### TASK STATEMENT
All the data should be repeated exactly. Any image in it is left out.

##### PROVIDED DATA

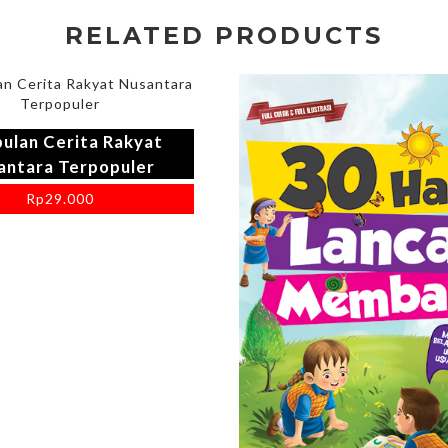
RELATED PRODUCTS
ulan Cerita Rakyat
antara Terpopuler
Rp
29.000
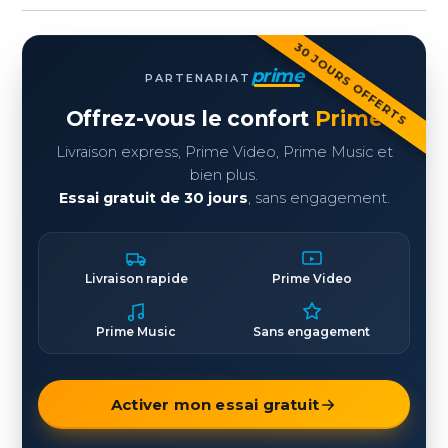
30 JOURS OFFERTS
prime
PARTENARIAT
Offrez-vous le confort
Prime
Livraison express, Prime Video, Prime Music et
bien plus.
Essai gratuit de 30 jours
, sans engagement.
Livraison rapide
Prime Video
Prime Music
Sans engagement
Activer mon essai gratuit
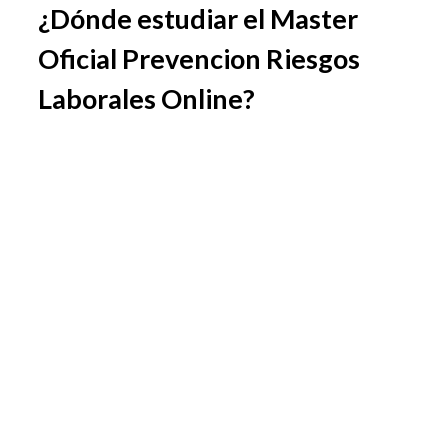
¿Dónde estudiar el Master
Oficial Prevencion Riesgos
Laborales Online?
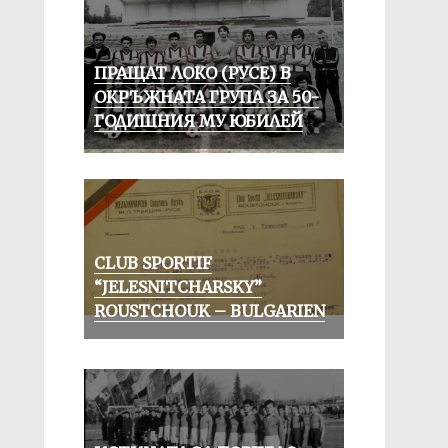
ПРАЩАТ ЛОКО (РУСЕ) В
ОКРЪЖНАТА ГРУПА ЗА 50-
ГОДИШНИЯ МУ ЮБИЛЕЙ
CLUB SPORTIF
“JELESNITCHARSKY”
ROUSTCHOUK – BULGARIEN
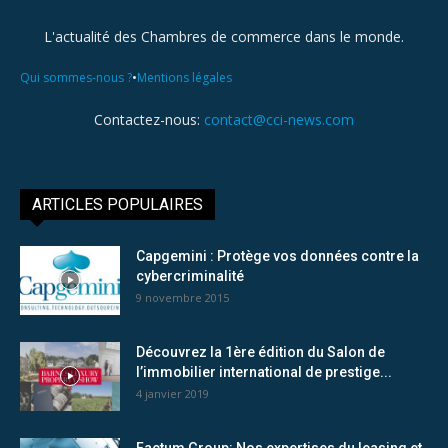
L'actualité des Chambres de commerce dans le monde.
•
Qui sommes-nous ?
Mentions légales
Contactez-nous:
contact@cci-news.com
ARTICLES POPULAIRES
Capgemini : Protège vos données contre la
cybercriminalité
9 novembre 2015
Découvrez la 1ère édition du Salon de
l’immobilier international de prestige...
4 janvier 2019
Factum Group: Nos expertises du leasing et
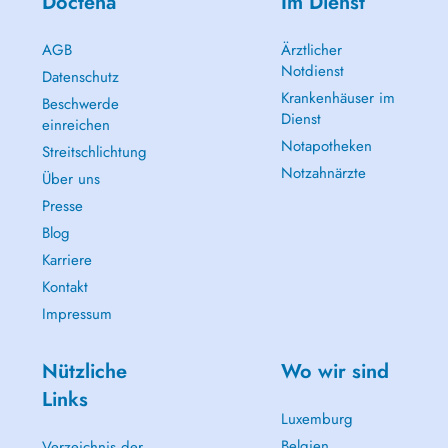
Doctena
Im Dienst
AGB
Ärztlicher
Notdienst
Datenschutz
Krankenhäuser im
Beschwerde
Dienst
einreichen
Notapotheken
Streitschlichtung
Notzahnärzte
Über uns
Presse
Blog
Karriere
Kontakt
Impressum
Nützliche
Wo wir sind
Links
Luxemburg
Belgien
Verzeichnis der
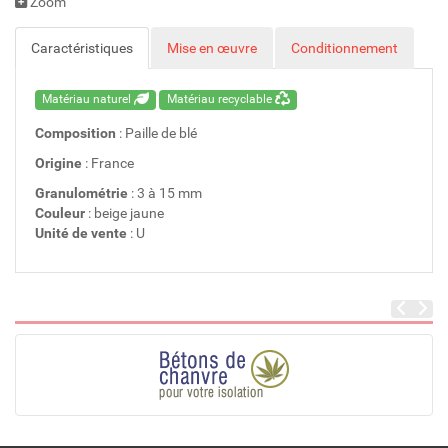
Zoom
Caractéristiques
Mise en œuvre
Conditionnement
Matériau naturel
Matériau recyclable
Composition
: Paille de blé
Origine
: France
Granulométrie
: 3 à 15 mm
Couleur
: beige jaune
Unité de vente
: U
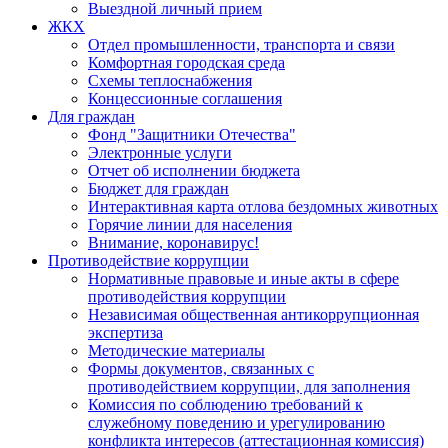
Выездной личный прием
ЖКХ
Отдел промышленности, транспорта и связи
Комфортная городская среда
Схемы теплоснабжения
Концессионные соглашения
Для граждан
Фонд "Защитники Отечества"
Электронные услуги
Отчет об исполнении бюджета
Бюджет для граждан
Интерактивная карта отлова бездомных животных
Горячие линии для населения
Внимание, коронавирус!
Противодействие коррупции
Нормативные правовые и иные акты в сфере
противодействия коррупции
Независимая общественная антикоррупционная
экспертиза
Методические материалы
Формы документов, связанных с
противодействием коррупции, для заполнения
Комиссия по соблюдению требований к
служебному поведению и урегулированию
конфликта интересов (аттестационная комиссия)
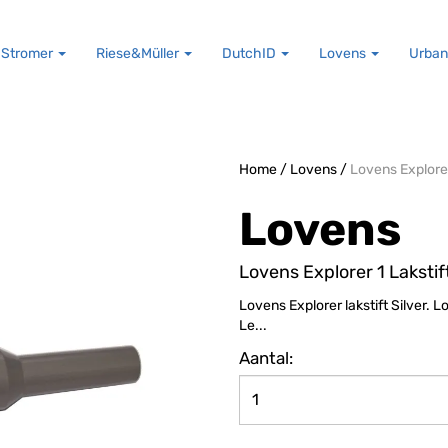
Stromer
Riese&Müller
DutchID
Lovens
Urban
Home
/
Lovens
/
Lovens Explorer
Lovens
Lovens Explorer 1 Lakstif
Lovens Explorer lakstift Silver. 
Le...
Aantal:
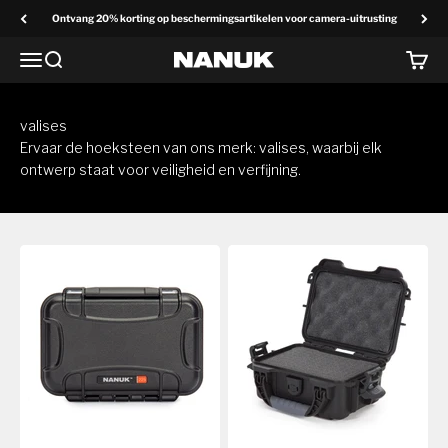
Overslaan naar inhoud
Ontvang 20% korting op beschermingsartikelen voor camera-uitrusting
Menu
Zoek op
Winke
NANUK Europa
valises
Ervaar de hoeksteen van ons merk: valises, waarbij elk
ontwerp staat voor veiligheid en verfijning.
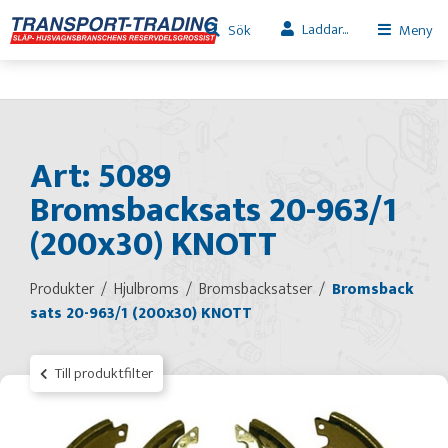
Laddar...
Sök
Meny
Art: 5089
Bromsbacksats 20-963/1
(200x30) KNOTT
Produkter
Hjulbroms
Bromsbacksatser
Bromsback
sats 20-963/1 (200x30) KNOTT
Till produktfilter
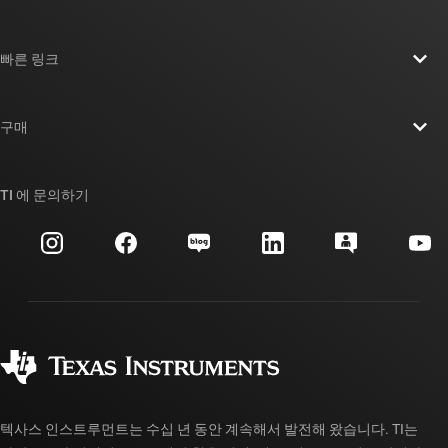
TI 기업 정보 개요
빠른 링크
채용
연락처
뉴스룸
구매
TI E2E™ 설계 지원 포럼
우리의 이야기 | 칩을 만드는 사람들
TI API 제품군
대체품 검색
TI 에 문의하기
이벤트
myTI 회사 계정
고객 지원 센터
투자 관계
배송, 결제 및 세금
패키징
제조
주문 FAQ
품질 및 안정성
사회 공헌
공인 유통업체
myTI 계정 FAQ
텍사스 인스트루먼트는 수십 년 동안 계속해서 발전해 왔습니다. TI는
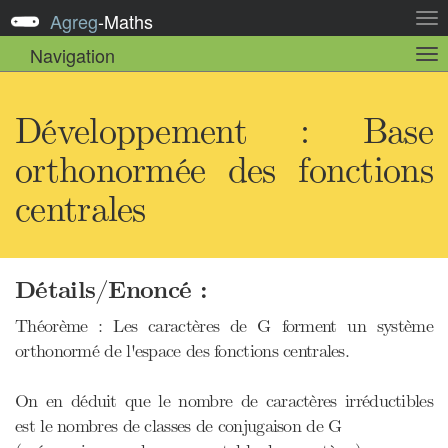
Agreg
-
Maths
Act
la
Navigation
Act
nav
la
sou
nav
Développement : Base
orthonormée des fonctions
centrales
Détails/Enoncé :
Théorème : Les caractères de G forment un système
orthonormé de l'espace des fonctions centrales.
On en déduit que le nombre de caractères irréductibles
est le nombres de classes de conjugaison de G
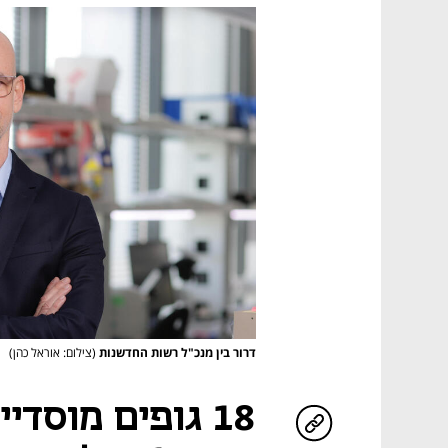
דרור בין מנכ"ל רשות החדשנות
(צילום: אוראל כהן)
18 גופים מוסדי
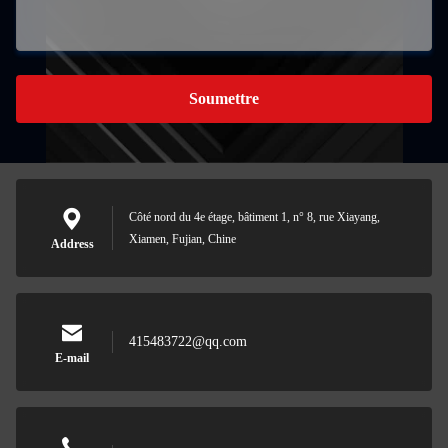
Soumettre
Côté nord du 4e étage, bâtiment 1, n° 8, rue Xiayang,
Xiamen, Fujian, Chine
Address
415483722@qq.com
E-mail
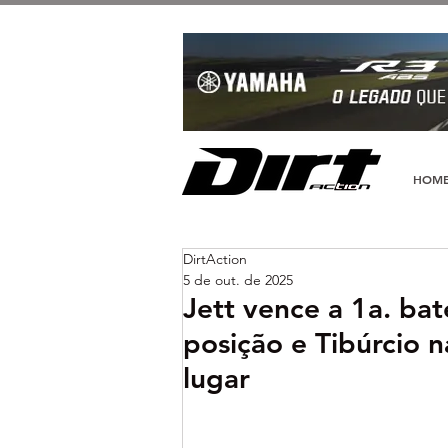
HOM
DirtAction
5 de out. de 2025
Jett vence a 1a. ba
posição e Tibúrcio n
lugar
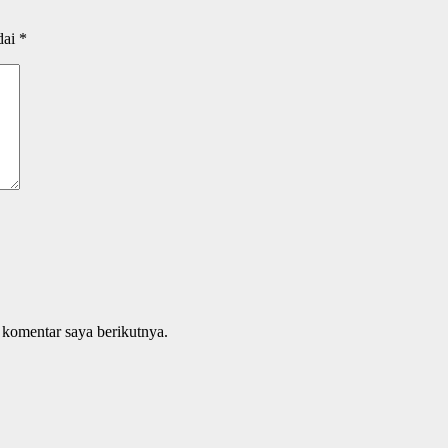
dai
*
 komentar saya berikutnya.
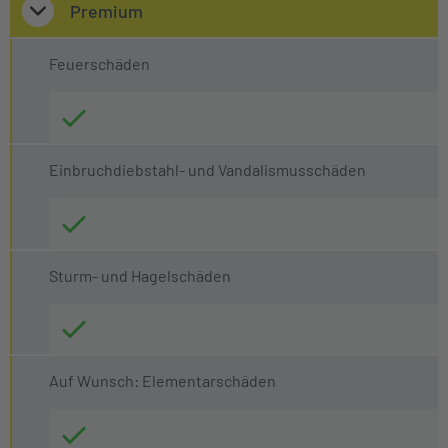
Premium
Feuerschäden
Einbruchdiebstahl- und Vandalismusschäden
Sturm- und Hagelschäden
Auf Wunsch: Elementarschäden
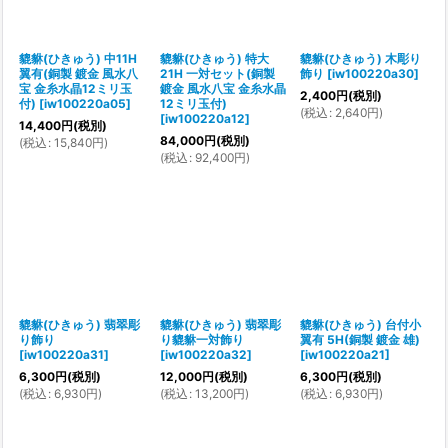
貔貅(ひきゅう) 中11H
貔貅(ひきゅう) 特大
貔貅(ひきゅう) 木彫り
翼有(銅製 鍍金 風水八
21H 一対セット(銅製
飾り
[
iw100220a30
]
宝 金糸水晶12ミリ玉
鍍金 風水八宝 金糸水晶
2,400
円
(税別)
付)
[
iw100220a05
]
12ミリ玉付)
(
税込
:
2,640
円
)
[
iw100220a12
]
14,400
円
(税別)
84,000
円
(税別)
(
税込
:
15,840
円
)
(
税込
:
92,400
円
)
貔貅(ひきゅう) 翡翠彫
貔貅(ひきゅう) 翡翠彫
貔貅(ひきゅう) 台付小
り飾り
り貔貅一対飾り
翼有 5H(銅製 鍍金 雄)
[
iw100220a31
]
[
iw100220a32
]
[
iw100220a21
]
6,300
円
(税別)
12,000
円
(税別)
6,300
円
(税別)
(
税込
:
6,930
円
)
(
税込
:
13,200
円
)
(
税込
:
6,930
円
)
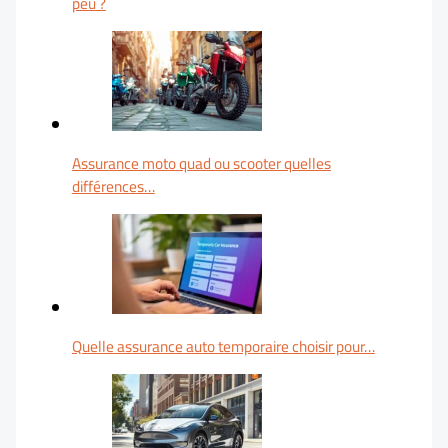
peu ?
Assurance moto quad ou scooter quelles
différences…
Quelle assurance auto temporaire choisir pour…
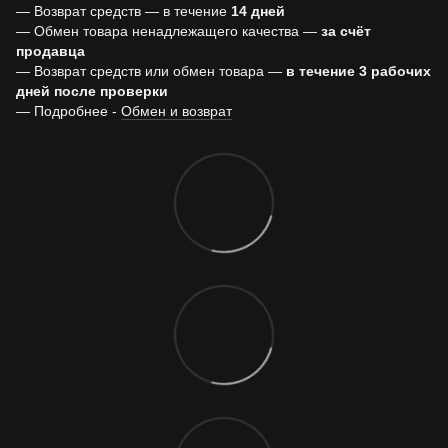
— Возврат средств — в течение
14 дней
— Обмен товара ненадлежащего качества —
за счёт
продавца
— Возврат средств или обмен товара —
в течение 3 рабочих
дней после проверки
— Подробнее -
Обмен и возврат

##########

### RESULT FOR THIS EXERCISE
RELATED PRODUCTS
ulan Cerita Rakyat
antara Terpopuler
Rp
29.000
30 JOURS OFFERTS
prime
PARTENARIAT
Offrez-vous le confort
Prime
Livraison express, Prime Video, Prime Music et
bien plus.
Essai gratuit de 30 jours
, sans engagement.
Livraison rapide
Prime Video
Prime Music
Sans engagement
Activer mon essai gratuit
¿Dónde estudiar el Master
Oficial Prevencion Riesgos
Laborales Online?
ПРАЩАТ ЛОКО (РУСЕ) В
ОКРЪЖНАТА ГРУПА ЗА 50-
ГОДИШНИЯ МУ ЮБИЛЕЙ
CLUB SPORTIF
“JELESNITCHARSKY”
ROUSTCHOUK – BULGARIEN
L'actualité des Chambres de commerce dans le monde.
•
Qui sommes-nous ?
Mentions légales
Contactez-nous:
contact@cci-news.com
ARTICLES POPULAIRES
Capgemini : Protège vos données contre la
cybercriminalité
9 novembre 2015
Découvrez la 1ère édition du Salon de
l’immobilier international de prestige...
4 janvier 2019
Factum Group: Nos expertises du leasing et
Doctena
Im Dienst
AGB
Ärztlicher
Notdienst
Datenschutz
Krankenhäuser im
Beschwerde
Dienst
einreichen
Notapotheken
Streitschlichtung
Notzahnärzte
Über uns
Presse
Blog
Karriere
Kontakt
Impressum
Nützliche
Wo wir sind
Links
Luxemburg
Belgien
Verzeichnis der
Zoom
Caractéristiques
Mise en œuvre
Conditionnement
Matériau naturel
Matériau recyclable
Composition
: Paille de blé
Origine
: France
Granulométrie
: 3 à 15 mm
Couleur
: beige jaune
Unité de vente
: U
Выездной личный прием
ЖКХ
Отдел промышленности, транспорта и связи
Комфортная городская среда
Схемы теплоснабжения
Концессионные соглашения
Для граждан
Фонд "Защитники Отечества"
Электронные услуги
Отчет об исполнении бюджета
Бюджет для граждан
Интерактивная карта отлова бездомных животных
Горячие линии для населения
Внимание, коронавирус!
Противодействие коррупции
Нормативные правовые и иные акты в сфере
противодействия коррупции
Независимая общественная антикоррупционная
экспертиза
Методические материалы
Формы документов, связанных с
противодействием коррупции, для заполнения
Комиссия по соблюдению требований к
служебному поведению и урегулированию
конфликта интересов (аттестационная комиссия)
Stromer
Riese&Müller
DutchID
Lovens
Urban
Home
/
Lovens
/
Lovens Explorer
Lovens
Lovens Explorer 1 Lakstif
Lovens Explorer lakstift Silver. 
Le...
Aantal:
Overslaan naar inhoud
Ontvang 20% korting op beschermingsartikelen voor camera-uitrusting
Menu
Zoek op
Winke
NANUK Europa
valises
Ervaar de hoeksteen van ons merk: valises, waarbij elk
ontwerp staat voor veiligheid en verfijning.
Laddar...
Sök
Meny
Art: 5089
Bromsbacksats 20-963/1
(200x30) KNOTT
Produkter
Hjulbroms
Bromsbacksatser
Bromsback
sats 20-963/1 (200x30) KNOTT
Till produktfilter
TI 기업 정보 개요
빠른 링크
채용
연락처
뉴스룸
구매
TI E2E™ 설계 지원 포럼
우리의 이야기 | 칩을 만드는 사람들
TI API 제품군
대체품 검색
TI 에 문의하기
이벤트
myTI 회사 계정
고객 지원 센터
투자 관계
배송, 결제 및 세금
패키징
제조
주문 FAQ
품질 및 안정성
사회 공헌
공인 유통업체
myTI 계정 FAQ
텍사스 인스트루먼트는 수십 년 동안 계속해서 발전해 왔습니다. TI는
Agreg
-
Maths
Act
la
Navigation
Act
nav
la
sou
nav
Développement : Base
orthonormée des fonctions
centrales
Détails/Enoncé :
Théorème : Les caractères de G forment un système
orthonormé de l'espace des fonctions centrales.
On en déduit que le nombre de caractères irréductibles
est le nombres de classes de conjugaison de G
דרור בין מנכ"ל רשות החדשנות
(צילום: אוראל כהן)
18 גופים מוסדי
Soumettre
Côté nord du 4e étage, bâtiment 1, n° 8, rue Xiayang,
Xiamen, Fujian, Chine
Address
415483722@qq.com
E-mail
HOM
DirtAction
5 de out. de 2025
Jett vence a 1a. ba
posição e Tibúrcio n
lugar
dai
*
 komentar saya berikutnya.
Premium
Feuerschäden
Einbruchdiebstahl- und Vandalismusschäden
Sturm- und Hagelschäden
Auf Wunsch: Elementarschäden
貔貅(ひきゅう) 中11H
貔貅(ひきゅう) 特大
貔貅(ひきゅう) 木彫り
翼有(銅製 鍍金 風水八
21H 一対セット(銅製
飾り
[
iw100220a30
]
宝 金糸水晶12ミリ玉
鍍金 風水八宝 金糸水晶
2,400
円
(税別)
付)
[
iw100220a05
]
12ミリ玉付)
(
税込
:
2,640
円
)
[
iw100220a12
]
14,400
円
(税別)
84,000
円
(税別)
(
税込
:
15,840
円
)
(
税込
:
92,400
円
)
貔貅(ひきゅう) 翡翠彫
貔貅(ひきゅう) 翡翠彫
貔貅(ひきゅう) 台付小
り飾り
り貔貅一対飾り
翼有 5H(銅製 鍍金 雄)
[
iw100220a31
]
[
iw100220a32
]
[
iw100220a21
]
6,300
円
(税別)
12,000
円
(税別)
6,300
円
(税別)
(
税込
:
6,930
円
)
(
税込
:
13,200
円
)
(
税込
:
6,930
円
)
peu ?
Assurance moto quad ou scooter quelles
différences…
Quelle assurance auto temporaire choisir pour…
— Возврат средств — в течение
14 дней
— Обмен товара ненадлежащего качества —
за счёт
продавца
— Возврат средств или обмен товара —
в течение 3 рабочих
дней после проверки
— Подробнее -
Обмен и возврат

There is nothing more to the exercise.